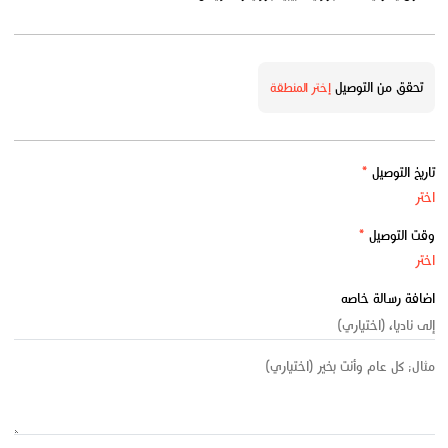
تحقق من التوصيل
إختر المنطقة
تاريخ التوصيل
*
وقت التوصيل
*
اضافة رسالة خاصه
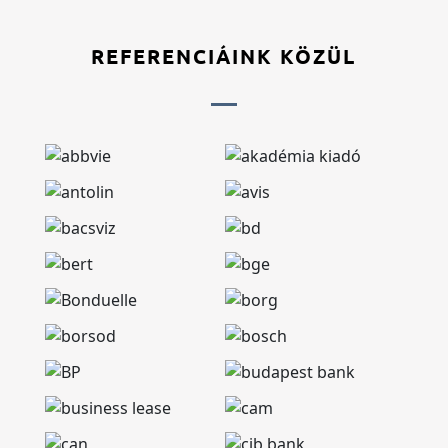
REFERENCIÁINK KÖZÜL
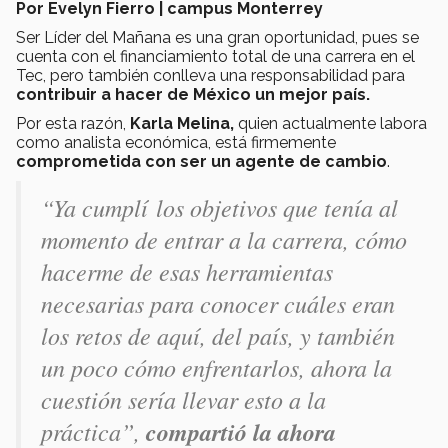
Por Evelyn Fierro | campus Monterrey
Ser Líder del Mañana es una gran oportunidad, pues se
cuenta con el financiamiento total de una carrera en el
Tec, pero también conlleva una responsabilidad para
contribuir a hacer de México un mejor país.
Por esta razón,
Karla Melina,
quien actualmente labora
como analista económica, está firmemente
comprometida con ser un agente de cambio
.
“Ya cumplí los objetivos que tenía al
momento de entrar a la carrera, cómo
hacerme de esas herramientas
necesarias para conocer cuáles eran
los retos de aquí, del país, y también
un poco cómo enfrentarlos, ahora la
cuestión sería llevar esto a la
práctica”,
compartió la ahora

**********

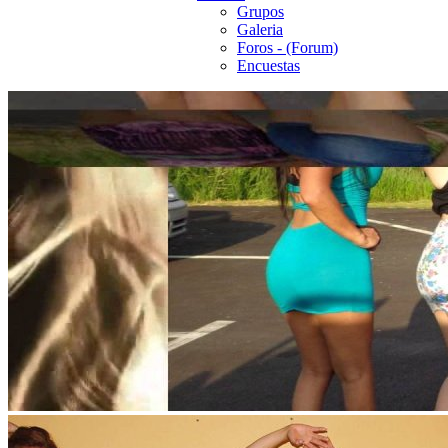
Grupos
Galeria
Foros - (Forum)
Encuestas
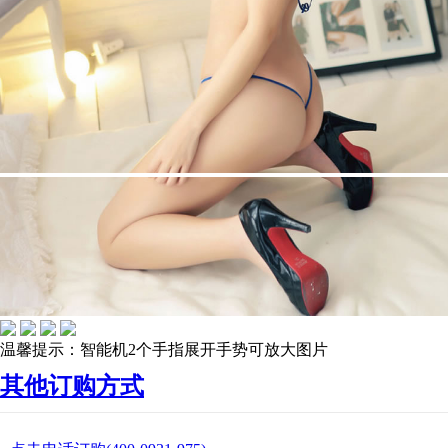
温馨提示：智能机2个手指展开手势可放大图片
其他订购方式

**********

→ Exercise goal
Treat the line with "تحقق من التوصيل" as the start and the line with "compartió la ahora" as the end, and return exactly that span of the data above, both ends included, without pictures.

→ Result
تحقق من التوصيل
إختر المنطقة
تاريخ التوصيل
*
وقت التوصيل
*
اضافة رسالة خاصه
REFERENCIÁINK KÖZÜL
Por Evelyn Fierro | campus Monterrey
Ser Líder del Mañana es una gran oportunidad, pues se
cuenta con el financiamiento total de una carrera en el
Tec, pero también conlleva una responsabilidad para
contribuir a hacer de México un mejor país.
Por esta razón,
Karla Melina,
quien actualmente labora
como analista económica, está firmemente
comprometida con ser un agente de cambio
.
“Ya cumplí los objetivos que tenía al
momento de entrar a la carrera, cómo
hacerme de esas herramientas
necesarias para conocer cuáles eran
los retos de aquí, del país, y también
un poco cómo enfrentarlos, ahora la
cuestión sería llevar esto a la
práctica”,
compartió la ahora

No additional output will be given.